Brace yourself for a painful reality: fuel prices are on the rise again, and it’s hitting wallets hard starting today. Oil Marketing Companies (OMCs) have kicked off a new adjustment cycle, signaling higher costs at the pump as of November 17. But here’s where it gets controversial—while some OMCs are quick to implement these changes, others are playing the waiting game, eyeing market competition before making their move. So, who’s really calling the shots here?

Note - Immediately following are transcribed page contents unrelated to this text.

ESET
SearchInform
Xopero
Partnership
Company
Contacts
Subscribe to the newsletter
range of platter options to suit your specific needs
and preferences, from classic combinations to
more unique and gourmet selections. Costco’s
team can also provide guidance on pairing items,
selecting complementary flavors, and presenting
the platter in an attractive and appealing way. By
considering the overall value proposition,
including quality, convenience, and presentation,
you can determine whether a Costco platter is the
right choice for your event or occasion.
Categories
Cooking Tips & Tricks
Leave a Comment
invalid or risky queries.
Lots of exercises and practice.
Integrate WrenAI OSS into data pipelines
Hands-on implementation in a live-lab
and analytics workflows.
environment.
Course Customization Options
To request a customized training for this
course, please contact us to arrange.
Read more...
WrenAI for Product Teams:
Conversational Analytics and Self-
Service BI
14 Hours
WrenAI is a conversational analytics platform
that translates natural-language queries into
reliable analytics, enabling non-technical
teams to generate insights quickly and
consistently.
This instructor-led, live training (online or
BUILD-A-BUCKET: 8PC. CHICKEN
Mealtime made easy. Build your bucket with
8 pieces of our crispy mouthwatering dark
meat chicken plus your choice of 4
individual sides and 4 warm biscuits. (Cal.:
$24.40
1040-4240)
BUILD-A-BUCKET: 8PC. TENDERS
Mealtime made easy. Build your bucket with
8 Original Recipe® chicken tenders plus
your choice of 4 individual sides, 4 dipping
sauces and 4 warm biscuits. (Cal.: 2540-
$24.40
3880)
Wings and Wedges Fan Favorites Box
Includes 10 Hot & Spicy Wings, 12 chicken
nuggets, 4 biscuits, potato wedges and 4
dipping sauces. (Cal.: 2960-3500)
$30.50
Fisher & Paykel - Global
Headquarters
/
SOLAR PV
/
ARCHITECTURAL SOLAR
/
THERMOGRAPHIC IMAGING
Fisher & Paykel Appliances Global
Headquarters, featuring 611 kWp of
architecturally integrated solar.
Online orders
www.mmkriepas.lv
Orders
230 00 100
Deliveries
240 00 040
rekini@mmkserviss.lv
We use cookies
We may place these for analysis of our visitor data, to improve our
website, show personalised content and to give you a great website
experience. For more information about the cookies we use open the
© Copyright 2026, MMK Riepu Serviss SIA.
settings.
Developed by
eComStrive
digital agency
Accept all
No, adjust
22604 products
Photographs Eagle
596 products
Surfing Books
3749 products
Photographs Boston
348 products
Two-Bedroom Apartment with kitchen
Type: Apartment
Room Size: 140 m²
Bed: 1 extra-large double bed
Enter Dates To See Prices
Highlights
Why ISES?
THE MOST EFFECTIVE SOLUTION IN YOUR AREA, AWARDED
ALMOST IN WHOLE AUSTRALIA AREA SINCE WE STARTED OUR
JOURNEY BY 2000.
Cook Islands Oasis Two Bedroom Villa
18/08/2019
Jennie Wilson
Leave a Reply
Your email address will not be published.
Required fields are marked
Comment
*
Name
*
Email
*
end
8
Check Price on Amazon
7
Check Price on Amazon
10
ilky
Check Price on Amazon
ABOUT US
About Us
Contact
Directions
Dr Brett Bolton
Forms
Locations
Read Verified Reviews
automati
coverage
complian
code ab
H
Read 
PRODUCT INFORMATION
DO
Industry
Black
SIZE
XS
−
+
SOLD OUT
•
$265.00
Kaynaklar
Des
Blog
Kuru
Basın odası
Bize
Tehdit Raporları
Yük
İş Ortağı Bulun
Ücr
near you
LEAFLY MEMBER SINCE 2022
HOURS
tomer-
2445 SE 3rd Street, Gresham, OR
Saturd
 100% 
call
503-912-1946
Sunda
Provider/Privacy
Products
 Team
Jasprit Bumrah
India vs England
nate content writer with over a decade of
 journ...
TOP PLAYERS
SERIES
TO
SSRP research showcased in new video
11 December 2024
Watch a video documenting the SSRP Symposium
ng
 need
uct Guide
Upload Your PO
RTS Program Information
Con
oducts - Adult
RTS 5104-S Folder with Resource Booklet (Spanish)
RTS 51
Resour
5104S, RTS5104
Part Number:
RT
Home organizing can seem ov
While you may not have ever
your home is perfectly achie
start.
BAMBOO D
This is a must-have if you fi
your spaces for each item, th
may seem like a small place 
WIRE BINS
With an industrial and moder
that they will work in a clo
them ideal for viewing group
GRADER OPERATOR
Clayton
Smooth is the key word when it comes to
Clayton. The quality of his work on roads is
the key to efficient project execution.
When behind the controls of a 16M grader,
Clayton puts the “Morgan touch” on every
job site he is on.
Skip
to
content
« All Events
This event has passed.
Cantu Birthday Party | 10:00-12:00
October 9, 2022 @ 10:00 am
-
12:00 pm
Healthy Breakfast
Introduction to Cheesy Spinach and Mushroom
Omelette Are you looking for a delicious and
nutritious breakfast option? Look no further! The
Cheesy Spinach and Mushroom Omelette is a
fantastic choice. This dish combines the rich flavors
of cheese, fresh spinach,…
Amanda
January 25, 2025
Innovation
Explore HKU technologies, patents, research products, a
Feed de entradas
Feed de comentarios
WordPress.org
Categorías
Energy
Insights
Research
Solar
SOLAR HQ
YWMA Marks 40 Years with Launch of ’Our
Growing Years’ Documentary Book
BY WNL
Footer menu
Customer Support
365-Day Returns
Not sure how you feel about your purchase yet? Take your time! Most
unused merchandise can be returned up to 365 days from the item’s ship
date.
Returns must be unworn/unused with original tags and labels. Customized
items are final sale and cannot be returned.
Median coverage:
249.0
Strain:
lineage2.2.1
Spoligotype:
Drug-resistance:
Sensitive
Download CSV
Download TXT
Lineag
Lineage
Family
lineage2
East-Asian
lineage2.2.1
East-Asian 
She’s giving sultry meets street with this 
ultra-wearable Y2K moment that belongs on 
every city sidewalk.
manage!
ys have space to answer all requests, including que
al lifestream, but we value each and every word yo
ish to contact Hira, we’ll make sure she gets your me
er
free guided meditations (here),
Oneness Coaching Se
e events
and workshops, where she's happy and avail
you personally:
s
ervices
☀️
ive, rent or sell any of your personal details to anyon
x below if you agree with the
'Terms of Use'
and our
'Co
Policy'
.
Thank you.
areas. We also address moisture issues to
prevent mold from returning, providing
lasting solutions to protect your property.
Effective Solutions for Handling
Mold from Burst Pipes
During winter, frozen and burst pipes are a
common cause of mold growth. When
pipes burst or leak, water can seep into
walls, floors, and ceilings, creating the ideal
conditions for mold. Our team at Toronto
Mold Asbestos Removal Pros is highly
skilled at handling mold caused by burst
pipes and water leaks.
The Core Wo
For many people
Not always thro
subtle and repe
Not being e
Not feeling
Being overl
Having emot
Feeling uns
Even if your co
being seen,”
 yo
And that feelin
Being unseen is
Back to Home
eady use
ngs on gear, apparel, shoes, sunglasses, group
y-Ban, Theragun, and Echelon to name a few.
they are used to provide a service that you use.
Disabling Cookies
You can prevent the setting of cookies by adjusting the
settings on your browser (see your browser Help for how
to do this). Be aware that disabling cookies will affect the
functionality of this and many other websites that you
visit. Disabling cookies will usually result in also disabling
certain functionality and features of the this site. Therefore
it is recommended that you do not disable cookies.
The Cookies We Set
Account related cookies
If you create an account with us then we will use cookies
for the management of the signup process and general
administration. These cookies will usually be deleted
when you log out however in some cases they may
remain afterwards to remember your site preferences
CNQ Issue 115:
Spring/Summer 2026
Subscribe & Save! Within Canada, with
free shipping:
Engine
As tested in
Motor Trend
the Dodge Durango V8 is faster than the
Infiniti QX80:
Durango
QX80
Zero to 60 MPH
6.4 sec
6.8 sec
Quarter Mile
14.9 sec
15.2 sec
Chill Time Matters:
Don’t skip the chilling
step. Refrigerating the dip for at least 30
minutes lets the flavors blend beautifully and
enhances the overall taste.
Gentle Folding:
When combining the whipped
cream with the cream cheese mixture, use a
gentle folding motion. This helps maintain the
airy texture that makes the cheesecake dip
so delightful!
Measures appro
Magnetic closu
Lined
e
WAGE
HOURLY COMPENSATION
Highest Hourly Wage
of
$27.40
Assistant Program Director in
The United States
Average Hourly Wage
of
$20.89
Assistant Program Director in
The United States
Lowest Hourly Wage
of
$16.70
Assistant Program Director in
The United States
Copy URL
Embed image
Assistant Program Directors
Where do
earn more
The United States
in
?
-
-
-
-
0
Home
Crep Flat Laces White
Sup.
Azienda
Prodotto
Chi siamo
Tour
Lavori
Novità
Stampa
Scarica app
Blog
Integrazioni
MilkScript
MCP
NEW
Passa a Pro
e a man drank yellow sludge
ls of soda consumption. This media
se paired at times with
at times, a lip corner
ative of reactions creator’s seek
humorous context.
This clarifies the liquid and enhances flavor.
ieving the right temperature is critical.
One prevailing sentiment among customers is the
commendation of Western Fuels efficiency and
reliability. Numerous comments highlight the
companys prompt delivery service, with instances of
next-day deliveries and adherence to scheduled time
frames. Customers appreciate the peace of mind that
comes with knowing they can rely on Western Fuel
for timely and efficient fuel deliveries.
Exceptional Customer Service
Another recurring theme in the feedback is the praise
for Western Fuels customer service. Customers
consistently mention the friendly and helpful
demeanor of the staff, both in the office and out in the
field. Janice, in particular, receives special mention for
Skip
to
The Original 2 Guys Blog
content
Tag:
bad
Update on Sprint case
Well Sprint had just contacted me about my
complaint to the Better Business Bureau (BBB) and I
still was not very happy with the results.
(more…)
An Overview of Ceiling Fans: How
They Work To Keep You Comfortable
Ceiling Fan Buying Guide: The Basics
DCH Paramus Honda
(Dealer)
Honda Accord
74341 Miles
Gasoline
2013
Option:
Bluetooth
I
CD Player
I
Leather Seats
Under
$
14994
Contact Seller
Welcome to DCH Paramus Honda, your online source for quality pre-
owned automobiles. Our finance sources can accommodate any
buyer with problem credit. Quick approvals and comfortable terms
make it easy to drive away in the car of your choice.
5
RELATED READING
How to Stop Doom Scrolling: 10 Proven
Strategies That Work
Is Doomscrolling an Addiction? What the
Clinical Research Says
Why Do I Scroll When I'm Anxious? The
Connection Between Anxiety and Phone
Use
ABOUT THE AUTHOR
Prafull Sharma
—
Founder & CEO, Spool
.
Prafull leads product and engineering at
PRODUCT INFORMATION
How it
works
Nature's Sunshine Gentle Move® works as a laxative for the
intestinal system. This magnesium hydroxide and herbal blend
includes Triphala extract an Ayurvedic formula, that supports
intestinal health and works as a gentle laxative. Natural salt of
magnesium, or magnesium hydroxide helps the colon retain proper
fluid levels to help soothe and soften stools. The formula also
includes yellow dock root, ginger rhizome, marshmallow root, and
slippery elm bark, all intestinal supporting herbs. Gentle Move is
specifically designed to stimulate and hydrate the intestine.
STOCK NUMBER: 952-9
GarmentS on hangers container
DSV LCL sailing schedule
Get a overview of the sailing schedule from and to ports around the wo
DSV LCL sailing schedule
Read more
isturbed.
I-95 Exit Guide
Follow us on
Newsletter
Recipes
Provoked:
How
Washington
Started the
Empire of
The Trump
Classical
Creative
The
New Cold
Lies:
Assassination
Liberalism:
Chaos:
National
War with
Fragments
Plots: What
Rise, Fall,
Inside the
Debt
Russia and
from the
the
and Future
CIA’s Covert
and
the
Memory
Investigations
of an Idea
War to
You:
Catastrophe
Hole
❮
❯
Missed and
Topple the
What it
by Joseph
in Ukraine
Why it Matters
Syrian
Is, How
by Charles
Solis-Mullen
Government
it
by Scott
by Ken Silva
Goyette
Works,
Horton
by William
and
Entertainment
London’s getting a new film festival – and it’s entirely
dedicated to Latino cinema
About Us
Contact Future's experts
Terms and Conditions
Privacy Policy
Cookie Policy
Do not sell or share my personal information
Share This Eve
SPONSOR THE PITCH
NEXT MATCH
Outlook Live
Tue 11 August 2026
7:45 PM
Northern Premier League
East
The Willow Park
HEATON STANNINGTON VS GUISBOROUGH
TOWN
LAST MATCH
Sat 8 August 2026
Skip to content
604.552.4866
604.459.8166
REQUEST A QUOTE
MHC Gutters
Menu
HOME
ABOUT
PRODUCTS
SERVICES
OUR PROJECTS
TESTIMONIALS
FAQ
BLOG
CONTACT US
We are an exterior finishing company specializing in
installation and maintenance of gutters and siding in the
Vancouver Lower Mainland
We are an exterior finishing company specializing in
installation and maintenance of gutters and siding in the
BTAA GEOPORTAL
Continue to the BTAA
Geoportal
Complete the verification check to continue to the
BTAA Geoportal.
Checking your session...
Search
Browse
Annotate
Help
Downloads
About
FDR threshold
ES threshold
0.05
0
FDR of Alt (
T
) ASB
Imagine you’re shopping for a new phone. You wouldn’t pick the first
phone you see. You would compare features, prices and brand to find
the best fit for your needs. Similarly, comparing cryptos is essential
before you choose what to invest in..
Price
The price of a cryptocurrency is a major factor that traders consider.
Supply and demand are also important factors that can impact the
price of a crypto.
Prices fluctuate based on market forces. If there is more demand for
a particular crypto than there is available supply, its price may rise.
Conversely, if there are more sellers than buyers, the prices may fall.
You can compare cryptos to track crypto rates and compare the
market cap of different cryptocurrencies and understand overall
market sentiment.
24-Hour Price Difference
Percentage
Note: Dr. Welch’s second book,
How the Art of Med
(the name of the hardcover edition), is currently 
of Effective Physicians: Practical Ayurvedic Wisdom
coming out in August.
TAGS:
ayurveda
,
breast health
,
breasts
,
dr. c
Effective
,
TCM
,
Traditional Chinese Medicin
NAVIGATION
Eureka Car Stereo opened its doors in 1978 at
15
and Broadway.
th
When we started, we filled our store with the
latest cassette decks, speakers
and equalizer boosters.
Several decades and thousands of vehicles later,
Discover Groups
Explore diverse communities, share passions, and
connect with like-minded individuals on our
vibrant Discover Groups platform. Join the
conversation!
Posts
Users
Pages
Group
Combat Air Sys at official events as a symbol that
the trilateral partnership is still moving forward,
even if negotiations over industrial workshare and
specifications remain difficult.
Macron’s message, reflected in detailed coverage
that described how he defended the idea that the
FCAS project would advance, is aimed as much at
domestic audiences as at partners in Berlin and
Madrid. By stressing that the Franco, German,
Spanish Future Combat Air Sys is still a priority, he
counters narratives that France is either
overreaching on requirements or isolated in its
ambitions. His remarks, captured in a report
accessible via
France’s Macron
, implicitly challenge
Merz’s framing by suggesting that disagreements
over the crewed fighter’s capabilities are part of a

This latest hike follows the bi-weekly review of petroleum prices and market trends by the Chamber of Oil Marketing Companies (COPEC). Their projections? A 1% to 4% increase per litre across all fuel types. And this is the part most people miss—even though the cedi has shown some strength recently, it hasn’t been enough to offset the global pressures driving these price hikes.
Let’s break it down: The primary culprit behind these increases is the surge in international crude oil prices. In mid-November 2025, crude prices jumped by 2.95%, from $62.82 to $64.67 per barrel. This spike is fueled by global uncertainties like tariff tensions, the U.S. government shutdown, and fresh sanctions on Russian oil. As a result, major petroleum products have seen significant upticks: petrol by 3.85%, diesel by a whopping 12%, and LPG by 6.97%.
Here’s the silver lining—sort of. Without the cedi’s recent appreciation, the situation could have been far worse. During the pricing window starting November 16, 2025, the cedi gained 1.57%, moving from GH¢11.12 to GH¢10.94. Yet, Databank Research warns of looming pressure on the currency due to tightening foreign exchange supply, despite expected IMF inflows and improved investor sentiment.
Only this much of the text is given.